Речка часто и резко меняла направление, поворачивала из стороны в сторону. Тимир старался держаться чуть поодаль берега, где под тонким слоем талого то ли снега толи льда пряталась чавкающая грязь. Сильно петляя вслед за руслом, мальчишка продвигался ощутимо медленнее нежели полагал, когда прощался со своей берлогой, а заготовленный провиант к более затяжному переходу подстраивался как-то неохотно. Порой сбитый с толку решительными поворотами торопливой воды ему и вовсе чудилось что речушка вяжет узлы вокруг какого-то одного места. Так или иначе, но к концу седьмого дня пути Тимир начал задумываться об остановке чтобы пополнить припасы.
И все же, как юркая речушка ни старалась затуманить детский разум выписывая хитрые финты, пейзаж вокруг не оставался прежним, менялся с каждым днем. Деревья становились ниже и корявей, росли не так плотно, берег делался более каменистым, а окружавший рельеф с каждым днем все больше дыбился к небу. И это обстоятельство мальчугана смущало может быть даже в большей степени, ведь водный поток должен был спустить его с гор, но все говорило об обратном. Однако он находил в себе силы закрыть глаза на проказы лешего (как объяснил себе нелогичное поведение леса ), упорно следовал выбранному пути.
К середине дня, когда рукоять топорика украсила двадцатая черта, Тимир вышел к устью. Шустрая речушка, верный спутник последних дней, проваливалась руслом в другую более широкую и быструю. Мальчишка остановился у каменистого берега, взгляд суетливо ползал вдоль бурлящего тела, трудился в выборе. Здравый смысл, засевший где-то за миндалинами глаз, бубнил что нужно двигаться вперед, дальше по течению, туда где в паре километрах от излучины казалось живой поток ломался зажатый жидким лесом с одного берега и подножием горной гряды с другого. В то же время второй противный шепоток у верха живота просил свернуть туда откуда мчалася вода, где больше леса, а горы мельчали и отступали от воды.
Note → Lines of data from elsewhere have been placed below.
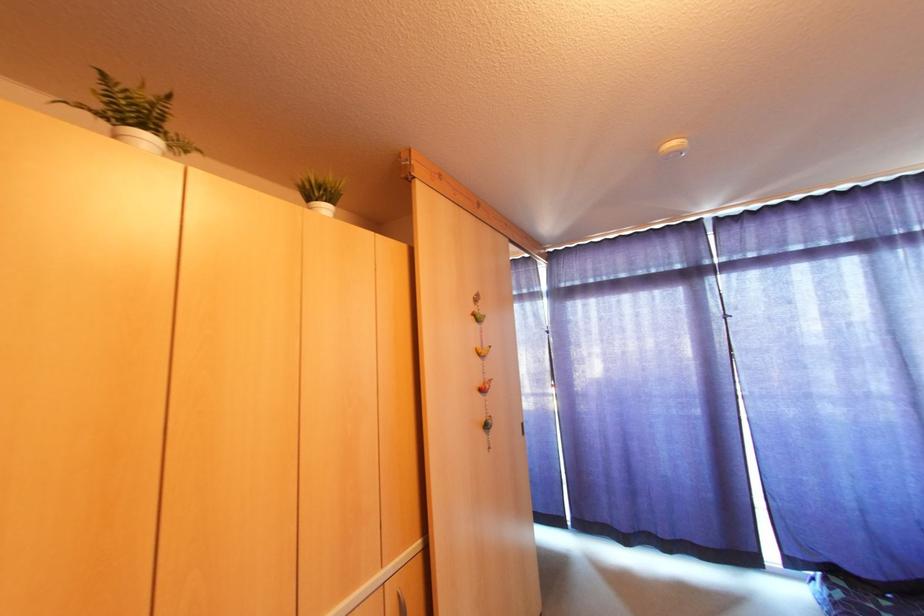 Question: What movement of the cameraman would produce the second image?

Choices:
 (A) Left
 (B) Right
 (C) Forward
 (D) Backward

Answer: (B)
Прокладывая путь между корявых низких елей, Тимир все чаще останавливался на день, а то и на два, чтоб обзавестись какой-нибудь едой. Соли в мешочке осталось на треть. Все тот же бубнящий голос в голове теперь требовал от мальца отложить ее для подлинной нужды: а пока на улице минус – мясо можно и поморозить. Измученное детское тело радовалось каждой передышке. Порой мальчишка ловил себя на мысли что ждет, когда припасы подиссякнут и он хоть и ненадолго, прервет свой изнурительный поход.